The greatest King was Frederick II, whose reform of the civil service, the cultivation of the land, and encouragement of industrial development made Prussia the unifying force behind the German empire. The Prussian army became the most feared and respected military force in Europe. Frederick's successors were defeated by Napoleon, and Prussia was divided in half. However, the Congress of Vienna in 1815 gave the rich territories of the Rhineland and of Westphalia to Prussia. Prussian strength was due to Bismarck, who defeated Austria and Denmark. By 1871, Germany was united under Prussian power in the Franco-Prussian War. In 1919, Prussia became a state of the new Weimar Republic, only to be incorporated into the German Democratic Republic in 1952, after giving its lands east of the Oder river to Poland.
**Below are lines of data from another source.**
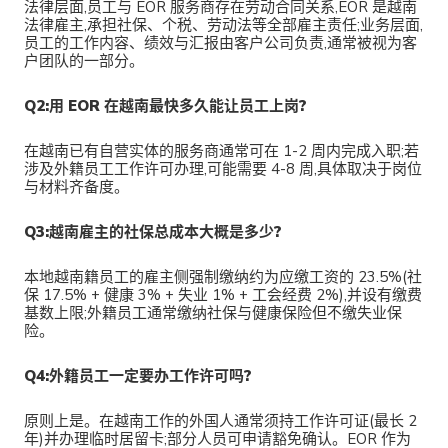
法律层面,员工与 EOR 服务商存在劳动合同关系,EOR 是越南
法律雇主,承担社保、个税、劳动法等全部雇主责任;业务层面,
员工的工作内容、绩效与汇报由客户公司负责,通常被视为客
户团队的一部分。
Q2:用 EOR 在越南最快多久能让员工上岗?
在越南已有自营实体的服务商通常可在 1-2 周内完成入职;若
涉及外籍员工工作许可办理,可能需要 4-8 周,具体取决于岗位
与材料齐备度。
Q3:越南雇主的社保总成本大概是多少?
本地越南籍员工的雇主侧强制缴纳约为应缴工资的 23.5%(社
保 17.5% + 健康 3% + 失业 1% + 工会经费 2%),并设有缴费
基数上限;外籍员工通常缴纳社保与健康保险但不缴失业保
险。
Q4:外籍员工一定要办工作许可吗?
原则上是。在越南工作的外国人通常须持工作许可证(最长 2
年)并办理临时居留卡;部分人员可申请豁免确认。EOR 作为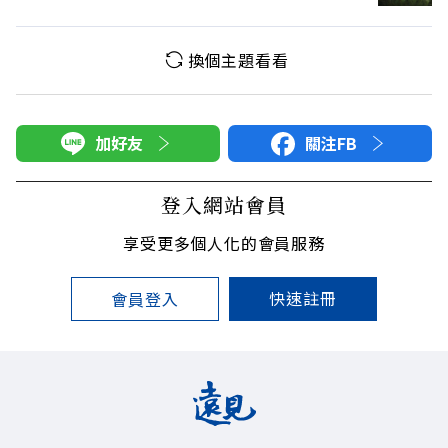
換個主題看看
加好友
關注FB
登入網站會員
享受更多個人化的會員服務
快速註冊
會員登入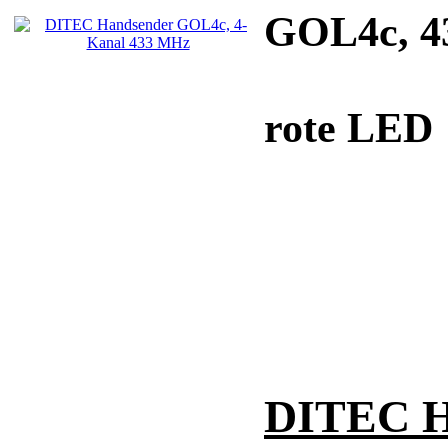
GOL4c, 43
rote LED
DITEC H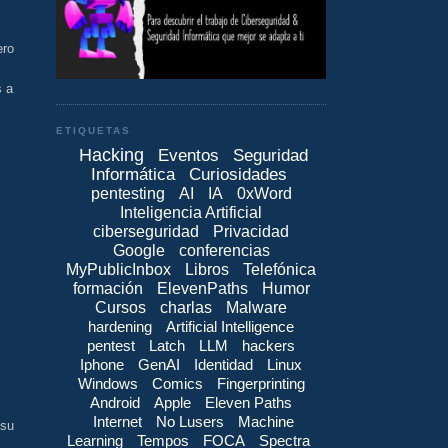
ero
s a
ETIQUETAS
Hacking
Eventos
Seguridad
Informática
Curiosidades
pentesting
AI
IA
0xWord
Inteligencia Artificial
ciberseguridad
Privacidad
Google
conferencias
MyPublicInbox
Libros
Telefónica
formación
ElevenPaths
Humor
Cursos
charlas
Malware
hardening
Artificial Intelligence
pentest
Latch
LLM
hackers
Iphone
GenAI
Identidad
Linux
Windows
Comics
Fingerprinting
Android
Apple
Eleven Paths
Internet
No Lusers
Machine
 su
Learning
Tempos
FOCA
Spectra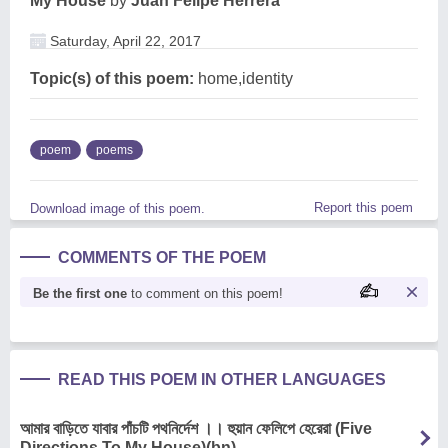
My House
by
Juan Felipe Herrera
Saturday, April 22, 2017
Topic(s) of this poem:
home,identity
poem
poems
Report this poem
Download image of this poem.
COMMENTS OF THE POEM
Be the first one
to comment on this poem!
READ THIS POEM IN OTHER LANGUAGES
আমার বাড়িতে যাবার পাঁচটি পথনির্দেশ ।। হুয়ান ফেলিপে হেরেরা (Five
Directions To My House)(bn)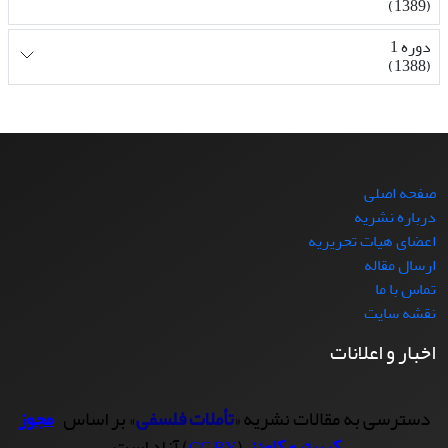
(1389)
دوره 1
(1388)
صفحه اصلی
درباره نشریه
اعضای هیات تحریریه
ارسال مقاله
تماس با ما
نقشه سایت
اخبار و اعلانات
دسترسی به مقالات نشریه «
تأملات فلسفی
» بر اساس
مجوز
کرییتیو کامنز
(
) آزاد است.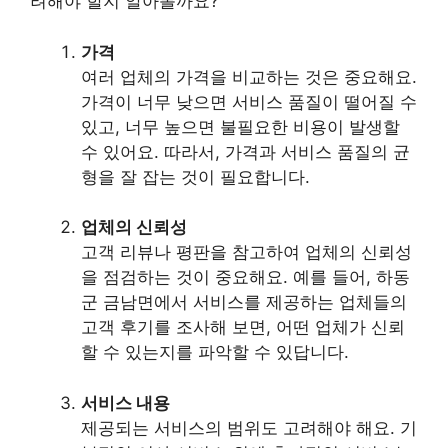
려해야 할지 알아볼까요?
가격
여러 업체의 가격을 비교하는 것은 중요해요.
가격이 너무 낮으면 서비스 품질이 떨어질 수
있고, 너무 높으면 불필요한 비용이 발생할
수 있어요. 따라서, 가격과 서비스 품질의 균
형을 잘 잡는 것이 필요합니다.
업체의 신뢰성
고객 리뷰나 평판을 참고하여 업체의 신뢰성
을 점검하는 것이 중요해요. 예를 들어, 하동
군 금남면에서 서비스를 제공하는 업체들의
고객 후기를 조사해 보면, 어떤 업체가 신뢰
할 수 있는지를 파악할 수 있답니다.
서비스 내용
제공되는 서비스의 범위도 고려해야 해요. 기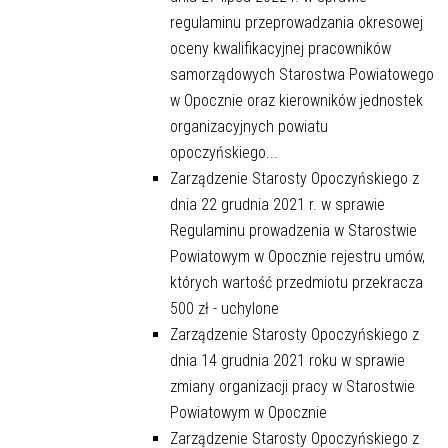
regulaminu przeprowadzania okresowej
oceny kwalifikacyjnej pracowników
samorządowych Starostwa Powiatowego
w Opocznie oraz kierowników jednostek
organizacyjnych powiatu
opoczyńskiego...
Zarządzenie Starosty Opoczyńskiego z
dnia 22 grudnia 2021 r. w sprawie
Regulaminu prowadzenia w Starostwie
Powiatowym w Opocznie rejestru umów,
których wartość przedmiotu przekracza
500 zł - uchylone
Zarządzenie Starosty Opoczyńskiego z
dnia 14 grudnia 2021 roku w sprawie
zmiany organizacji pracy w Starostwie
Powiatowym w Opocznie
Zarządzenie Starosty Opoczyńskiego z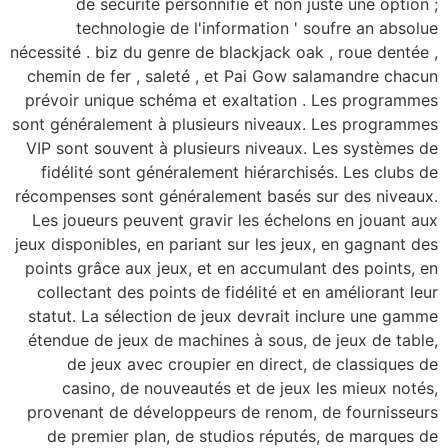
de sécurité per
technologie de
nécessité . biz du genr
chemin de fer , sale
prévoir unique schém
sont généralement à pl
VIP sont souvent à p
fidélité sont génér
récompenses sont géné
Les joueurs peuvent 
jeux disponibles, en pa
points grâce aux jeux
collectant des point
statut. La sélection 
étendue de jeux de m
de jeux avec cro
casino, de nouve
provenant de dévelop
de premier plan, d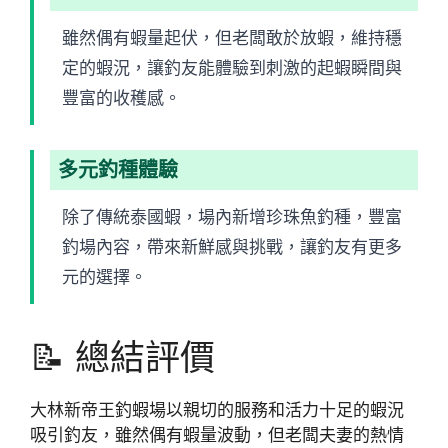
雖然偶有蝦量起伏，但老闆敢於放蝦，維持穩
定的蝦況，讓釣友能體驗到刺激的起蝦瞬間與
豐富的收穫感。
多元釣種體驗
除了傳統泰國蝦，場內新增珍珠魚釣種，豐富
釣場內容，帶來新鮮感與挑戰，讓釣友有更多
元的選擇。
📝 總結評價
大林新帝王釣蝦場以親切的服務和活力十足的蝦況
吸引釣友，雖然偶有蝦量波動，但老闆夫妻的熱情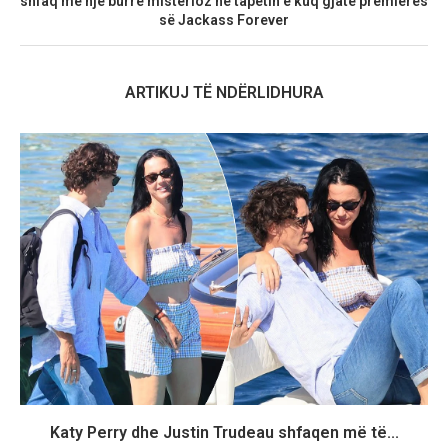
shfaq me një burrë misterioz në tapetin e kuq gjatë premierës
së Jackass Forever
ARTIKUJ TË NDËRLIDHURA
Katy Perry dhe Justin Trudeau shfaqen më të...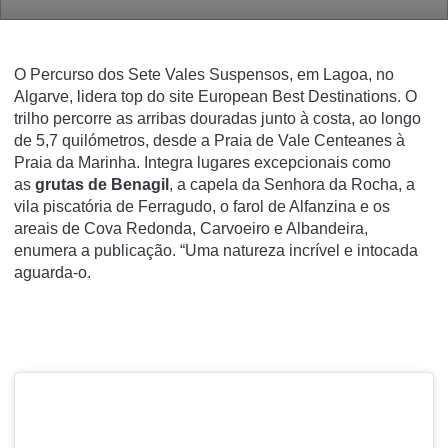
O Percurso dos Sete Vales Suspensos, em Lagoa, no
Algarve, lidera top do site European Best Destinations. O
trilho percorre as arribas douradas junto à costa, ao longo
de 5,7 quilómetros, desde a Praia de Vale Centeanes à
Praia da Marinha. Integra lugares excepcionais como
as
grutas de Benagil
, a capela da Senhora da Rocha, a
vila piscatória de Ferragudo, o farol de Alfanzina e os
areais de Cova Redonda, Carvoeiro e Albandeira,
enumera a publicação. “Uma natureza incrível e intocada
aguarda-o.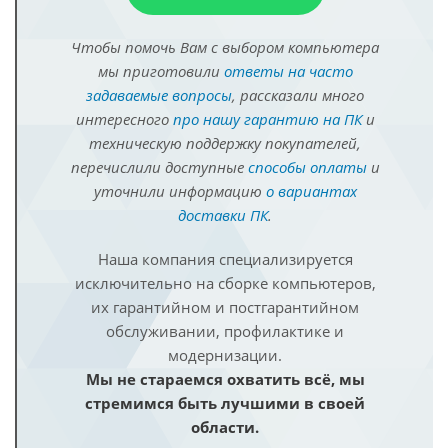
Чтобы помочь Вам с выбором компьютера
мы приготовили
ответы на часто
задаваемые вопросы
, рассказали много
интересного
про нашу гарантию на ПК
и
техническую поддержку покупателей,
перечислили доступные
способы оплаты
и
уточнили информацию
о вариантах
доставки ПК
.
Наша компания специализируется
исключительно на сборке компьютеров,
их гарантийном и постгарантийном
обслуживании, профилактике и
модернизации.
Мы не стараемся охватить всё, мы
стремимся быть лучшими в своей
области.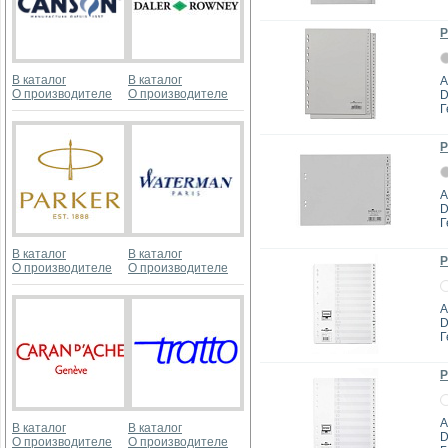
Р
В каталог
В каталог
А
О производителе
О производителе
D
Г
Р
А
D
Г
В каталог
В каталог
Р
О производителе
О производителе
А
D
Г
Р
А
В каталог
В каталог
D
О производителе
О производителе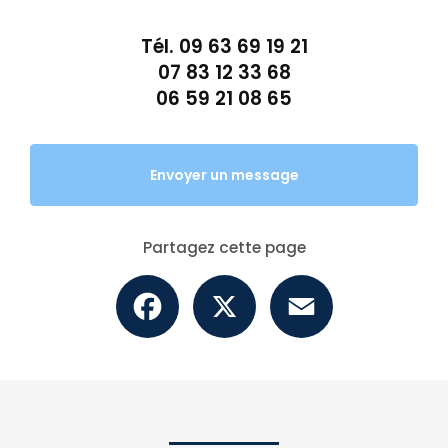
Tél.
09 63 69 19 21
07 83 12 33 68
06 59 21 08 65
Envoyer un message
Partagez cette page
Facebook
X
Email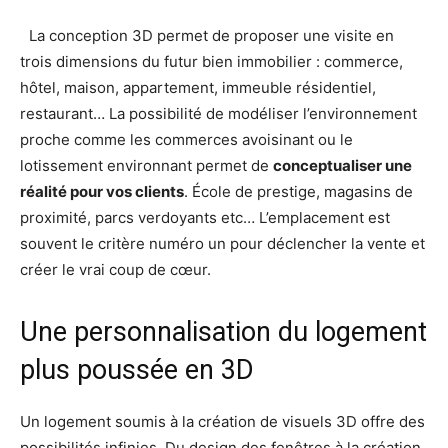
La conception 3D permet de proposer une visite en
trois dimensions du futur bien immobilier : commerce,
hôtel, maison, appartement, immeuble résidentiel,
restaurant… La possibilité de modéliser l’environnement
proche comme les commerces avoisinant ou le
lotissement environnant permet de
conceptualiser une
réalité pour vos clients
. École de prestige, magasins de
proximité, parcs verdoyants etc… L’emplacement est
souvent le critère numéro un pour déclencher la vente et
créer le vrai coup de cœur.
Une personnalisation du logement
plus poussée en 3D
Un logement soumis à la création de visuels 3D offre des
possibilités infinies. Du design des fenêtres à la création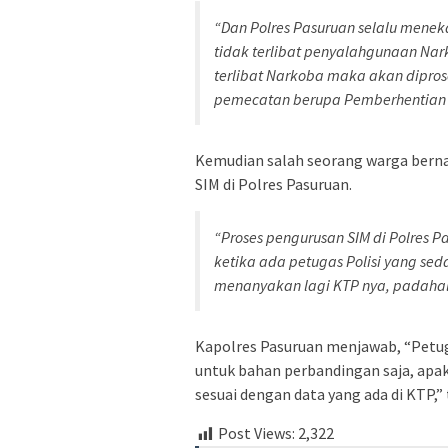
“Dan Polres Pasuruan selalu mene
tidak terlibat penyalahgunaan Nar
terlibat Narkoba maka akan dipros
pemecatan berupa Pemberhentian 
Kemudian salah seorang warga ber
SIM di Polres Pasuruan.
“Proses pengurusan SIM di Polres
ketika ada petugas Polisi yang s
menanyakan lagi KTP nya, padahal 
Kapolres Pasuruan menjawab, “Petug
untuk bahan perbandingan saja, apa
sesuai dengan data yang ada di KTP
Post Views:
2,322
The flow of migration to the New World began around 1650, and continued well into the 20th century. Pockets of German settlements include Pennsylvania, Texas, New York, Illinois, California, and Ohio. In Canada, German settlements centered around Ontario and the Prairies. Settlers bearing the family name Schmidt include Anna Maria Schmidt, who came to New York State in 1710, and Johannes Schmidt came to Germantown, Pennsylvania between 1683 and 1709. Arnd Schmidt emigrated with his family and with many other Schmidts to England or America in 1709; of the over one hundred Schmidts who landed in Philadelphia between 1720 and 1760 we found: Georg Michael Schmidt in 1732, Georg Schmidt in 1728, Andreas Schmidt in 1737, and Elias Schmidt in 1752. Heinrich Friedrich Schmidt came with his wife Lisette Teufel and their three children to Texas in 1845. Johann Heinrich Schmidt came to Georgia in 1738. Heinrich Schmidt arrived in Canada in 1783, and Peter Schmitz came to Texas in 1846.
The prominent figures with the surname Schmidt in our modern period include Franz Schmidt (1874-1939), who was a Viennese composer, pianist and cellist; Arno Schmidt (1910-1979), who was a controversial experimental writer; Helmut Schmidt (b.1918) was chancellor of West Germany from 1974-82; Adolph Schmidt (b.1904) was U.S. ambassador to Canada 1969-74.
The oldest Coat of Arms of the family name Schmidt is:
A blue shield displaying a lion bearing a black hammer.
The Crest of the family name is:
A black hammer.
The family motto is: "Virtus nobilitat" (Virtue ennobles).